The Teachings of Salaam by YULIA GLICH

ISRAEL — I was 10 years old when my parents took me to a celebration of Israel’s 50th Anniversary. I saw men and women dancing and singing, inviting the audience in a small Russian town to rejoice with them. I remember being startled. I was always told that Israel was an ancient nation. I read about what happened there thousands years ago in history books, novels, and in the Bible. How can it be 50 years young? My parents couldn’t or didn’t want to explain.

I was 12 when a group of neo-Nazis was following me on the street yelling racial slurs and threats. I ran home and was scared to leave the house. I did not want to tell my family what happened but I also did not understand why they picked me to harass. I never announced in public that I was Jewish. How could they know, I thought. How could they know?

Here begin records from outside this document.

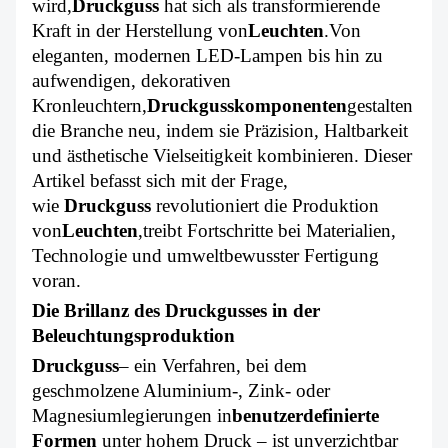
wird,
Druckguss
hat sich als transformierende
ÜBER UNS
Kraft in der Herstellung von
Leuchten
.
Von
eleganten, modernen LED-Lampen bis hin zu
aufwendigen, dekorativen
Kronleuchtern,
Druckgusskomponenten
gestalten
die Branche neu, indem sie Präzision, Haltbarkeit
und ästhetische Vielseitigkeit kombinieren. Dieser
Artikel befasst sich mit der Frage,
wie
Druckguss
revolutioniert die Produktion
von
Leuchten
,
treibt Fortschritte bei Materialien,
Technologie und umweltbewusster Fertigung
voran.
Die Brillanz des Druckgusses in der
Beleuchtungsproduktion
Druckguss
– ein Verfahren, bei dem
geschmolzene Aluminium-, Zink- oder
Magnesiumlegierungen in
benutzerdefinierte
Formen
unter hohem Druck – ist unverzichtbar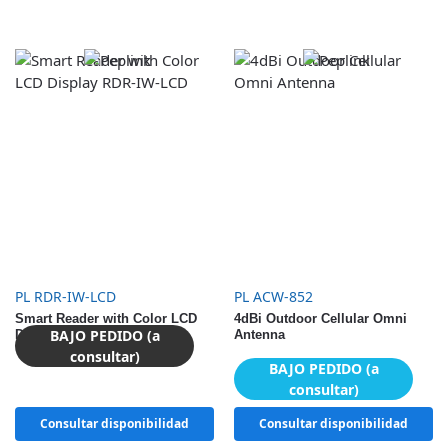
PL RDR-IW-LCD
PL ACW-852
Smart Reader with Color LCD
4dBi Outdoor Cellular Omni
BAJO PEDIDO (a
Display RDR-IW-LCD
Antenna
consultar)
BAJO PEDIDO (a
consultar)
Consultar disponibilidad
Consultar disponibilidad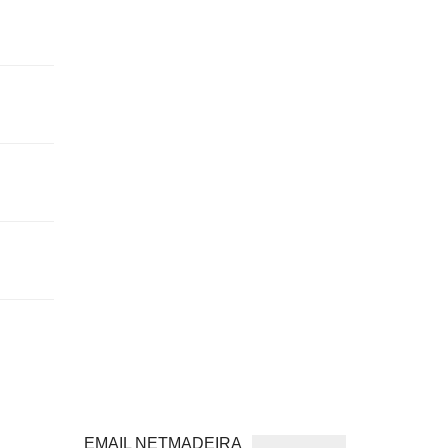
EMAIL NETMADEIRA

After college, I moved to Israel and applied for a citizenship there. Not because I had strong Zionist inclinations, but because I felt confined by the political regime in Russia. It wasn’t just anti-semitism, but also my career that was constantly bothering me. I wanted to be a journalist but all major media outlets were government owned, heavily censored, and strictly controlled. I didn’t feel free in my country and I had an option to escape so I took it.

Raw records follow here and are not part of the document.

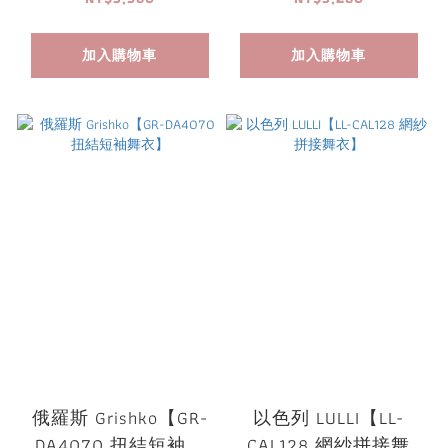
加入購物車
加入購物車
俄羅斯 Grishko【GR-
以色列 LULLI【LL-
DA4070 扭結短袖舞
CAL128 網紗拼接舞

At the time it never occurred to me how much privilege I had and how easy I had it. I was allowed to vote, work, and move freely in a country I just moved to, while Palestinians who were born there were denied many if not all of those things.

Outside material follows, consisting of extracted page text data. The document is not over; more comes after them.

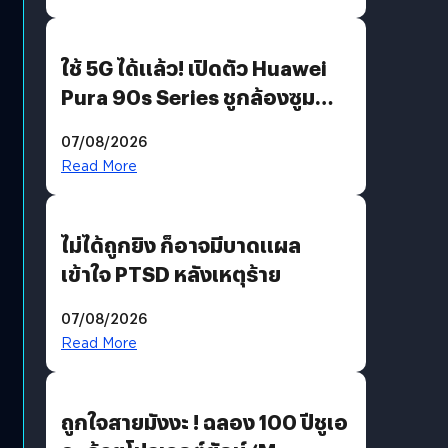
ใช้ 5G ได้แล้ว! เปิดตัว Huawei
Pura 90s Series ชูกล้องซูม
200 MP ในรุ่นท็อป
07/08/2026
Read More
ไม่ได้ถูกยิง ก็อาจมีบาดแผล
เข้าใจ PTSD หลังเหตุร้าย
07/08/2026
Read More
ถูกใจสายมังงะ ! ฉลอง 100 ปีชูเอ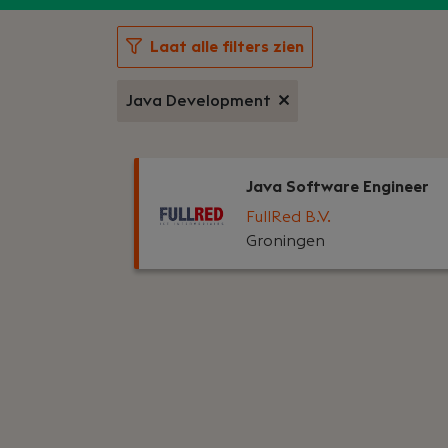
Laat alle filters zien
Java Development
Java Software Engineer
FullRed B.V.
Groningen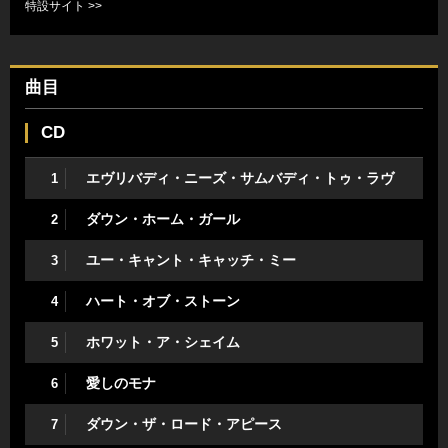
特設サイト >>
曲目
CD
エヴリバディ・ニーズ・サムバディ・トゥ・ラヴ
1
ダウン・ホーム・ガール
2
ユー・キャント・キャッチ・ミー
3
ハート・オブ・ストーン
4
ホワット・ア・シェイム
5
愛しのモナ
6
ダウン・ザ・ロード・アピース
7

It wasn’t until a few years later, when I moved to the United States, that I made my first Palestinian friend. Her name was Salaam and we had a lot in common. We both liked to travel, we were the same age, but what was strikingly different was our experience in Israel-Palestine. I remember talking with her about Israel’s Independence day and that weird celebration that I didn’t understand when I was 10. She explained that the same day is commemorated as Nakba, the day of the catastrophe for Palestinians. It was then when I realized that my happiness and comfort in Israel was at her expense. I was given the homeland that was taken from her and her family. She never blamed me for anything but I felt this immense guilt.

It took me moving to Israel and moving away to begin to learn and try to comprehend the complex histories of Israel-Palestine, to meet Palestinians and learn their stories, and to question the history I was taught.